No todas las drogas que tomamos -aunque tengan efectos en el SNC- nos proporcionan experiencias psicodélicas. Las benzodiacepinas, el tabaco, el alcohol, el café o los antidepresivos tienen efectos sobre el cerebro pero de su uso no se deriva una experiencia psicodélica. Pueden ser excitantes o sedantes y a veces las dos cosas a la vez, a veces tienen incluso efectos paradójicos como el tabaco (excitan si estamos aburridos o nos relajan si estamos excitados).

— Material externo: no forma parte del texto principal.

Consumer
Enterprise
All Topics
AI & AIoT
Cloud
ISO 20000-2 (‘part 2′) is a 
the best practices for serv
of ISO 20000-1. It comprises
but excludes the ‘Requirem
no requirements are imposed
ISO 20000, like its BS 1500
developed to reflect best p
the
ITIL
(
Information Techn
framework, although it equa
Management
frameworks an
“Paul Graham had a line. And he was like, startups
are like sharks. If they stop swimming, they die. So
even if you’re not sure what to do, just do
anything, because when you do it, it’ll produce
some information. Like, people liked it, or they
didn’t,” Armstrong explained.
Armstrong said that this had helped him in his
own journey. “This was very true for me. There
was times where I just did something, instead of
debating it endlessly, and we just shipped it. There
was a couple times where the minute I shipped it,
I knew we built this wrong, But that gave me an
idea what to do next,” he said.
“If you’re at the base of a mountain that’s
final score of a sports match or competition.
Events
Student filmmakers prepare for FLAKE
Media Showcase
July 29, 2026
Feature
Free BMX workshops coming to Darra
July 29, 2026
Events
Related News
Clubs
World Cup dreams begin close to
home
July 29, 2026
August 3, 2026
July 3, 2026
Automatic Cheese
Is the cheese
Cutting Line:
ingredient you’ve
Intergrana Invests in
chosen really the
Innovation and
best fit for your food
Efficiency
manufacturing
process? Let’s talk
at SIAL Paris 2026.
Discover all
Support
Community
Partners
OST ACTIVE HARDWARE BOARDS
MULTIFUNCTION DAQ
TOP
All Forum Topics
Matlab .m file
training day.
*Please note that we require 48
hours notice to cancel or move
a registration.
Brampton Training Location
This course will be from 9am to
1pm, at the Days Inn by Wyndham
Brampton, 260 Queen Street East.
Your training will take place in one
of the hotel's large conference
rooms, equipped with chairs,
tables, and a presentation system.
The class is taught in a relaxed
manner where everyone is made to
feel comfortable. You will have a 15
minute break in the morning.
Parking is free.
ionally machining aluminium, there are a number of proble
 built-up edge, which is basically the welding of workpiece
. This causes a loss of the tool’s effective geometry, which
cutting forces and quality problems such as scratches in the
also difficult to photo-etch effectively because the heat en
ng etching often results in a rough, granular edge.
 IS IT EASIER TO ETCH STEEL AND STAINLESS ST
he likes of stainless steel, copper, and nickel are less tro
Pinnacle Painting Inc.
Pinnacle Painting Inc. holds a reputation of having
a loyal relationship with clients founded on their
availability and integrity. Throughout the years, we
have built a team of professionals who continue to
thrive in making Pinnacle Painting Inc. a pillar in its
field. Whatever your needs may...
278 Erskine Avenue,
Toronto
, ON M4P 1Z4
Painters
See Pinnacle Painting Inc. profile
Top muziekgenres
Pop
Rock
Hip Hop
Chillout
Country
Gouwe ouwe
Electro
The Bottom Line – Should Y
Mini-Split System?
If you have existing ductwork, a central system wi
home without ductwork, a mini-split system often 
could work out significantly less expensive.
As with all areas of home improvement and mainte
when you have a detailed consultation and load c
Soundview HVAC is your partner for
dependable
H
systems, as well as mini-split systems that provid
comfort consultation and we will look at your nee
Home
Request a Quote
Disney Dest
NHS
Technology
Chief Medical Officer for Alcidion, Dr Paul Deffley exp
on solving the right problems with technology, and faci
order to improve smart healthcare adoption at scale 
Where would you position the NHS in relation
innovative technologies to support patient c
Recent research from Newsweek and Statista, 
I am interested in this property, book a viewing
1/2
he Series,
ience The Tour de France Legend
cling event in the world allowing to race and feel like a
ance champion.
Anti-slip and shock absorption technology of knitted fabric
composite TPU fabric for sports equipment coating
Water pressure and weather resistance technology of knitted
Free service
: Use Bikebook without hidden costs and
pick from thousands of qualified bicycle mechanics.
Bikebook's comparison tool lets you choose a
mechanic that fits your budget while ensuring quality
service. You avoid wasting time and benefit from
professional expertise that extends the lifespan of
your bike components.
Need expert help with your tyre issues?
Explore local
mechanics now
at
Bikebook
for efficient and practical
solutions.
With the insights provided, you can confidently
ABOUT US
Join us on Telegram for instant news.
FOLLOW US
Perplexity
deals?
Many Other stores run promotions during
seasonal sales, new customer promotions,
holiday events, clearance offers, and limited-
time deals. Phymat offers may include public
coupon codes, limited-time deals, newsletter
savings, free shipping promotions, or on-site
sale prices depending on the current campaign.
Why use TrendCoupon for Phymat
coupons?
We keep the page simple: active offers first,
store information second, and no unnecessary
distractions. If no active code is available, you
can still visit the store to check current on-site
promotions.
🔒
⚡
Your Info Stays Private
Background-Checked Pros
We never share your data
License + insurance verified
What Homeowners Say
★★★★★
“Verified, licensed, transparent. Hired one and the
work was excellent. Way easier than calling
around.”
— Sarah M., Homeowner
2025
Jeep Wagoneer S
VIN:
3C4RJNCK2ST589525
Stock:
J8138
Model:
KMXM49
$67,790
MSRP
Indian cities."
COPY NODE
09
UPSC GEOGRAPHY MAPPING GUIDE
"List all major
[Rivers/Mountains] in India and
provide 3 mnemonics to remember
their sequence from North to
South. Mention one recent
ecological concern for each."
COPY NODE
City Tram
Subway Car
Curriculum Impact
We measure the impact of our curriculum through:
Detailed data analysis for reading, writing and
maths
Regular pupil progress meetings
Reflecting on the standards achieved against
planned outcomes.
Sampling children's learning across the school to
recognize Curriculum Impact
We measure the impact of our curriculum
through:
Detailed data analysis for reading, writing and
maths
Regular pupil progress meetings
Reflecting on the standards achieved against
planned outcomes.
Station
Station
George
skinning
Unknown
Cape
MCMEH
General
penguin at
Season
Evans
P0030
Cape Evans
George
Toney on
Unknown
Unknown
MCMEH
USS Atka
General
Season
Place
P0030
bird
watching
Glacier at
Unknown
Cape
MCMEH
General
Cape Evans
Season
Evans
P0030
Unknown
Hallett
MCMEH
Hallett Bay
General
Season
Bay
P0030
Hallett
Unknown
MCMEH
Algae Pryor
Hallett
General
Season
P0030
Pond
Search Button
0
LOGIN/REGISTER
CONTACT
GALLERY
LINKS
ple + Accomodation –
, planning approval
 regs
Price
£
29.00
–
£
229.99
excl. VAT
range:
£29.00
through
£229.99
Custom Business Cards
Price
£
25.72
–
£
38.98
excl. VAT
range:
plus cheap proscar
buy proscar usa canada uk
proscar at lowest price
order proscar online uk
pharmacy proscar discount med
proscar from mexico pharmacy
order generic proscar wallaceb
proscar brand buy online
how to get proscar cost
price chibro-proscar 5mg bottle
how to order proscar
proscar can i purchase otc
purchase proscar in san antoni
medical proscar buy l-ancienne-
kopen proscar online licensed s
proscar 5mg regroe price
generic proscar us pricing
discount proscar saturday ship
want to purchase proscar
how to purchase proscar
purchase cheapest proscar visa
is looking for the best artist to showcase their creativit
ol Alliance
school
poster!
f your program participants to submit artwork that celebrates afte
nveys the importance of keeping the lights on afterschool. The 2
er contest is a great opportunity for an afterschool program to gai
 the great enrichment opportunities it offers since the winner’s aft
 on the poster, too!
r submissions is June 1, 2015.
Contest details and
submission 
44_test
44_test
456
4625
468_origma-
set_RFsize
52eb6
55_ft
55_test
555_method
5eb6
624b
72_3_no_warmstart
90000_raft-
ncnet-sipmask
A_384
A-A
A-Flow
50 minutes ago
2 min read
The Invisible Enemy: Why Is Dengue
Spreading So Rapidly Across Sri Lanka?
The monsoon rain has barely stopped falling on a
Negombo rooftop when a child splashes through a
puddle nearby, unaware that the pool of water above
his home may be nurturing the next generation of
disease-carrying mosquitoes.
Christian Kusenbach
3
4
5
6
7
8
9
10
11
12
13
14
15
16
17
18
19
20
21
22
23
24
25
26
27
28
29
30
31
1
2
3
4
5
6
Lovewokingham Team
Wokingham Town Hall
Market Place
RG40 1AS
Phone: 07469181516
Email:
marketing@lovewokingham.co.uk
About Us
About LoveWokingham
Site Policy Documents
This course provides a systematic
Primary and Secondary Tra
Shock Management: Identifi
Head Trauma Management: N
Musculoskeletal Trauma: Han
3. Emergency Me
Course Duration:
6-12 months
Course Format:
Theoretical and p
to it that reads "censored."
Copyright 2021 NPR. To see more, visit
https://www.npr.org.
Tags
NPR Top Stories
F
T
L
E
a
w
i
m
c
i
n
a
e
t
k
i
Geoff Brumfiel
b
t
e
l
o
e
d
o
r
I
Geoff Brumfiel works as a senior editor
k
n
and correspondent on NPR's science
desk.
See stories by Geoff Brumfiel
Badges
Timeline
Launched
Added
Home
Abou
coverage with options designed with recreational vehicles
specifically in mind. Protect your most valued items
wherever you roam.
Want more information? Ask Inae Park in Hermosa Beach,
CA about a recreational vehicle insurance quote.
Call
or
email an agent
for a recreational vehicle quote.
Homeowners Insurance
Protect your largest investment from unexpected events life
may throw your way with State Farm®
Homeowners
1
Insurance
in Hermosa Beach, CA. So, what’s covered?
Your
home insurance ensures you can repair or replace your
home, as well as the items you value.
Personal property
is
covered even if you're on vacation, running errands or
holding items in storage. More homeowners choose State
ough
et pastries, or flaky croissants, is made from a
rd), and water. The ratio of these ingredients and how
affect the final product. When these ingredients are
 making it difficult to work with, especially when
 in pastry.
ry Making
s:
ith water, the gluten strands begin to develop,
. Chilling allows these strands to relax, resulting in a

Otras drogas ilegales como el MDMA (éxtasis), la cocaína, las anfetaminas, la ketamina o los opiaceos tienen efectos psicotrópicos pero no psicodélicos, por eso se les llama psicomiméticos porque provocan efectos similares a la locura (a la psicosis), aunque la mayor parte de ellas se quedan en simples moduladores de la excitación-sedación. De sobra son conocidos los efectos sobre el dolor de los opiáceos, o sobre el cansacio o fatiga de la cocaína. Lo que caracteriza a estas drogas es que generan adicción, tolerancia y síndrome de abstinencia del mismo modo que el alcohol, el tabaco, las benzodiacepinas (tranquilizantes) y algunos antidepresivos.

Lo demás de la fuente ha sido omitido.